On Saturday 22 February 2003 12:11, Nils Smeds wrote:
> [log in to unmask] said:
> > No production Windows or linux has dealt with the possibilities of
> > task scheduling on HyperThreaded MPI nodes, or using all the logical
> > processors without excessive message passing overhead.
>
> As far as I know, Linux schedules on hyper-threaded Xeon processors in
> the later 2.4 kernels. I am not definitely sure from which exact version
> it was introduced.
Basic HT scheduling came with kernel 2.4.17. I didn't want to rehash the
speculation on how much might be gained with the refinements in the 2.5 and
later kernels, only to point out that all the current OS leave some likely
improvements untouched. Major distros often discard new features of
development kernels anyway. Windows versions leave us more in the dark as to
which scheduling considerations are invoked, and which are ignored.
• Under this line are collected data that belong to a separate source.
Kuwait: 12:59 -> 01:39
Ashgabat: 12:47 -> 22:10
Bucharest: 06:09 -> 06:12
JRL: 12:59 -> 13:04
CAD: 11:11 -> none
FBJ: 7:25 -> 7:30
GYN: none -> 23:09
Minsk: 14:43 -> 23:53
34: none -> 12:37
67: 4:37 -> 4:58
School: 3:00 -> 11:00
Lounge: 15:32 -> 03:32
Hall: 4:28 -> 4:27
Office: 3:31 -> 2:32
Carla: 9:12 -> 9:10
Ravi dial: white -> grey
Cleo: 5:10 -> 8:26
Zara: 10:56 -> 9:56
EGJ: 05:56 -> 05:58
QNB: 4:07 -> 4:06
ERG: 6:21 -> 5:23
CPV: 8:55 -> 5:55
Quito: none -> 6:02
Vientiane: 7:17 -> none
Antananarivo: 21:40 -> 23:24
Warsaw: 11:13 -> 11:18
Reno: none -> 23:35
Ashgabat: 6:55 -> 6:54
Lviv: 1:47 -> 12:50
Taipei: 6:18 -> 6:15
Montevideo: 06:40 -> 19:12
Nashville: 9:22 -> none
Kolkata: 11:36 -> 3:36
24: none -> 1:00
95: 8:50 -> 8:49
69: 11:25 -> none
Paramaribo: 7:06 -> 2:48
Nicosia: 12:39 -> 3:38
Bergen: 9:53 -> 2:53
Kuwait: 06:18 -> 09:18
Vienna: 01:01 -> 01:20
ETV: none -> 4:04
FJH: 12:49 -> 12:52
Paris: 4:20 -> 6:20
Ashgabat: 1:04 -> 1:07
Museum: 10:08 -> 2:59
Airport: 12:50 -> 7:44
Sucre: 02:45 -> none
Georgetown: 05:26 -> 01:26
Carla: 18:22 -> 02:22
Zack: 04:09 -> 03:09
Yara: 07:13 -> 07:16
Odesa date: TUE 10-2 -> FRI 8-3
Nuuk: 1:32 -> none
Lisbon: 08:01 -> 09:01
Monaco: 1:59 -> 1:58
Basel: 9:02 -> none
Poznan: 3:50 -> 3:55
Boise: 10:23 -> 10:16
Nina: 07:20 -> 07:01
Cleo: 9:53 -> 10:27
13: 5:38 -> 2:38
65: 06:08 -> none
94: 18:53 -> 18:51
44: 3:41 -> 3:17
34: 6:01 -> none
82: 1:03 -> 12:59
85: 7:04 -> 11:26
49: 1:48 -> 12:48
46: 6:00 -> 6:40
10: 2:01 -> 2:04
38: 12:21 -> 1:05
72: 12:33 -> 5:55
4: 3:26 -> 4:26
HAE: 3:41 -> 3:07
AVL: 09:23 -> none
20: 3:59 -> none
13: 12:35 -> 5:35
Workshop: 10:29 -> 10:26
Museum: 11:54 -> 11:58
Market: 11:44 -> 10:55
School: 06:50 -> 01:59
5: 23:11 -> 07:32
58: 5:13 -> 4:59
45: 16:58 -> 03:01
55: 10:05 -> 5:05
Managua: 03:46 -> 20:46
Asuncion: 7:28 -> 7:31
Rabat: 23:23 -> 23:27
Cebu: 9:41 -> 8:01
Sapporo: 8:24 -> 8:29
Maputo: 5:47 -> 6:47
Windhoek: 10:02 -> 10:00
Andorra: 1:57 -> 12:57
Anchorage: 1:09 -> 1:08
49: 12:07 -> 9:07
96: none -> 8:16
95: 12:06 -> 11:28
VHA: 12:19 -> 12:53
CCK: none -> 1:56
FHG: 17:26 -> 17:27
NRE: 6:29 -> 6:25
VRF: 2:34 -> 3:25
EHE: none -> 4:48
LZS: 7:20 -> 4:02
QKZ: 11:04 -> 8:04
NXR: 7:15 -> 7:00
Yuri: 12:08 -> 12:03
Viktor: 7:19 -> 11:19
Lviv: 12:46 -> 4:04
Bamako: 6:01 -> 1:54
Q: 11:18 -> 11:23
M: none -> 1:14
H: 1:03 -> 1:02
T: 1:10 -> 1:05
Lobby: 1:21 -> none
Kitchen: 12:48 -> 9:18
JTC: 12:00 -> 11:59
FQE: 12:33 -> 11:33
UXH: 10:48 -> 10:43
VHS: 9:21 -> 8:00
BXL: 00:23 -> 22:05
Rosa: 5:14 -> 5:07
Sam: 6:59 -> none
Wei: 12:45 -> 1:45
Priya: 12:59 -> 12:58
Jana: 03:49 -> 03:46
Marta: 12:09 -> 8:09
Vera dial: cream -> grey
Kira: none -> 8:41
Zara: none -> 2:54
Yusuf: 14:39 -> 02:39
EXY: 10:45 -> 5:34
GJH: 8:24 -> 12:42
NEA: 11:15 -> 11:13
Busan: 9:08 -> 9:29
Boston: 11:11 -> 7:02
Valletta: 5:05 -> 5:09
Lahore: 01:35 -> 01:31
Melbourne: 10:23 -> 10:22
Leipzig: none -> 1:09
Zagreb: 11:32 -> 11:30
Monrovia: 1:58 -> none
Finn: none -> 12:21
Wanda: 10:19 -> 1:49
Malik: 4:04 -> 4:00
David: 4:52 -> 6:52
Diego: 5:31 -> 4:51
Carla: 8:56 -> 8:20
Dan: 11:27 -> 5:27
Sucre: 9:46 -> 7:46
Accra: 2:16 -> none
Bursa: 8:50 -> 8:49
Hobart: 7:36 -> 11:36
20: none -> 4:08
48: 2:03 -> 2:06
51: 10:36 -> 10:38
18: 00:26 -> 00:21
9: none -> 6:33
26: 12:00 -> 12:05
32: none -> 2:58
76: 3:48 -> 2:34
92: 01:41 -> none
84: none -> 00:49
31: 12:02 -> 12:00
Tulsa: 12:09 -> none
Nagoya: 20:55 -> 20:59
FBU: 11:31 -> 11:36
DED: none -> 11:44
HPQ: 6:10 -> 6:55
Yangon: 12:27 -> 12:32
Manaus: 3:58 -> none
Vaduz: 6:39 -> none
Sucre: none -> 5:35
>In my experience hyper-threading is of limited gain
> for most traditional Fortran codes as they typically target the
> scientific computing domain with intense utilization of floating point
> computations, caches and the memory hierarchy. The limitation of sharing
> the same CPU package reduces e.g. the available memory bandwidth and
> other important performance parameters when the two logical processors
> are both used for the application.
>
> On the other hand, the second logical processor can be ready at hand for
> taking care of the asynchronous part of handling the MPI communication.
>
> I would expect, although I have no personal experience, that using N
> physical hyper-threaded CPUs would yield a better performance compared
> to using N non-hyper-threaded CPUs, in particular when N approaches the
> number of available CPUs. Trying to use all logical processors for
> numeric intensive applications will likely not be efficient unless the
> computations are of such a structure that they are not affected by the
> sharing of the common caches.
>
> /Nils
You are correct that sharing cache is among the limitations on the
performance which might be gained by increased parallelism with HT, and that
cache blocking parameters optimize differently with both logical processors
active.
As I understand it, current linux kernels do not permit the logical
processors to access each other's data in L1 cache, in order to alleviate the
"64K" aliasing and resulting cache evictions. I don't know the net effect in
cases of false sharing. If the processors are permitted to see each other's
L2 data, the L1 exclusion may not be so detrimental. False sharing between
logical processors seems to have a severe performance effect, where both
processors write into the same 64 byte line, or one reads and the other
writes to the same 128 byte line. As far as I know, this problem is the same
regardless of MP programming model (MPI, OpenMP, ...)
I was pointing out that MPI brings along the specific problem of additional
message passing overhead, if the additional logical processors are treated as
a facility for supporting additional MPI processes. In my experience,
'mpirun -np 2' on a single CPU P4 increases throughput by about 10% from -np
1, but that gain doesn't hold up for scaling to a large cluster with simple
interconnects. There seems to be a tacit acknowledgement that Windows
clusters may have more need than linux for proprietary fast interconnects; of
course that factors into the relative cost effectiveness.
--
Tim Prince
|